■ Task
Each line containing the string "SORBET" should be copied out of the entries.

*** Begin section ***

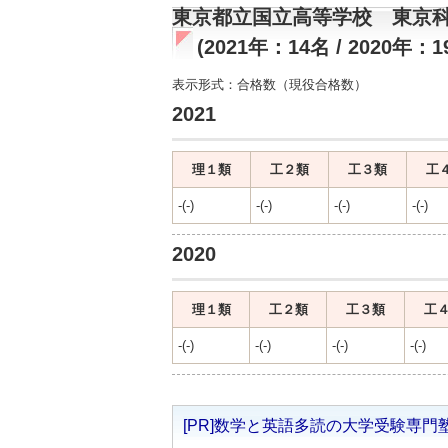
東京都立国立高等学校 東京科
(2021年：14名 / 2020年：1
表示形式：合格数（現役合格数）
2021
理１類
工２類
工３類
工
-(-)
-(-)
-(-)
-(-)
2020
理１類
工２類
工３類
工
-(-)
-(-)
-(-)
-(-)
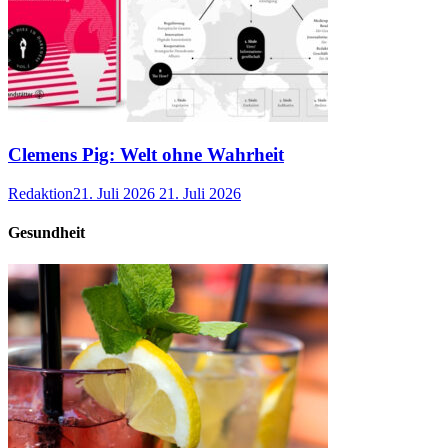
Clemens Pig: Welt ohne Wahrheit
Redaktion
21. Juli 2026
21. Juli 2026
Gesundheit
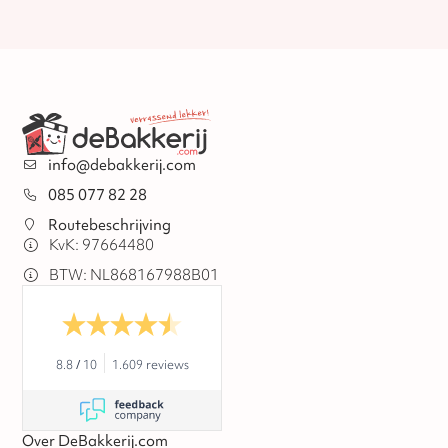
info@debakkerij.com
085 077 82 28
Routebeschrijving
KvK: 97664480
BTW: NL868167988B01
8.8
/
10
1.609 reviews
Over DeBakkerij.com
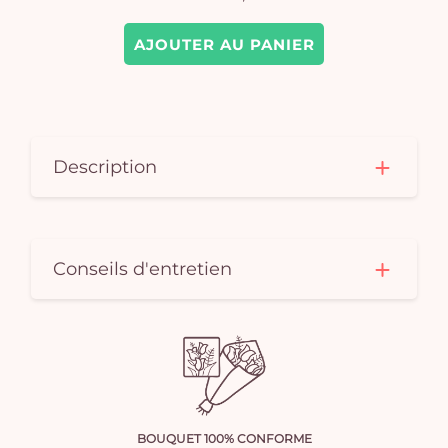
AJOUTER AU PANIER
Description
Conseils d'entretien
BOUQUET 100% CONFORME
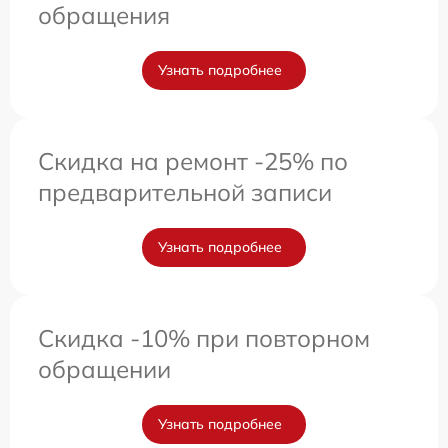
обращения
Узнать подробнее
Скидка на ремонт -25% по
предварительной записи
Узнать подробнее
Скидка -10% при повторном
обращении
Узнать подробнее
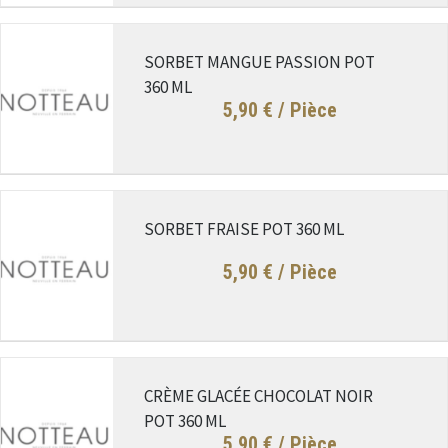
SORBET MANGUE PASSION POT
360 ML
5,90 €
/ Pièce
SORBET FRAISE POT 360 ML
5,90 €
/ Pièce
CRÈME GLACÉE CHOCOLAT NOIR
POT 360 ML
5,90 €
/ Pièce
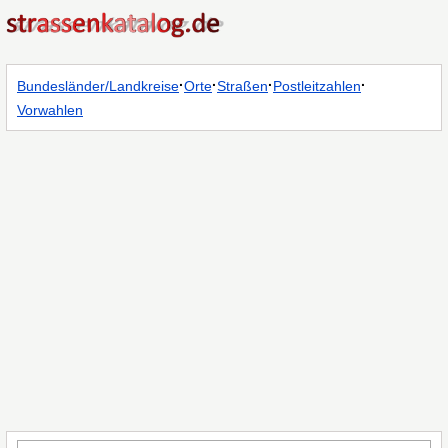
·
·
·
·
Bundesländer/Landkreise
Orte
Straßen
Postleitzahlen
Vorwahlen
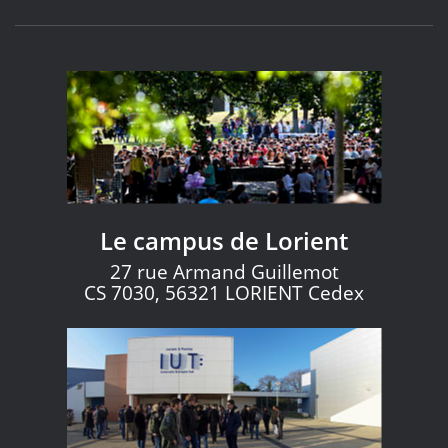
Le campus de Lorient
27 rue Armand Guillemot
CS 7030, 56321 LORIENT Cedex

*** End section ***

■ Written solution
SORBET MANGUE PASSION POT
SORBET FRAISE POT 360 ML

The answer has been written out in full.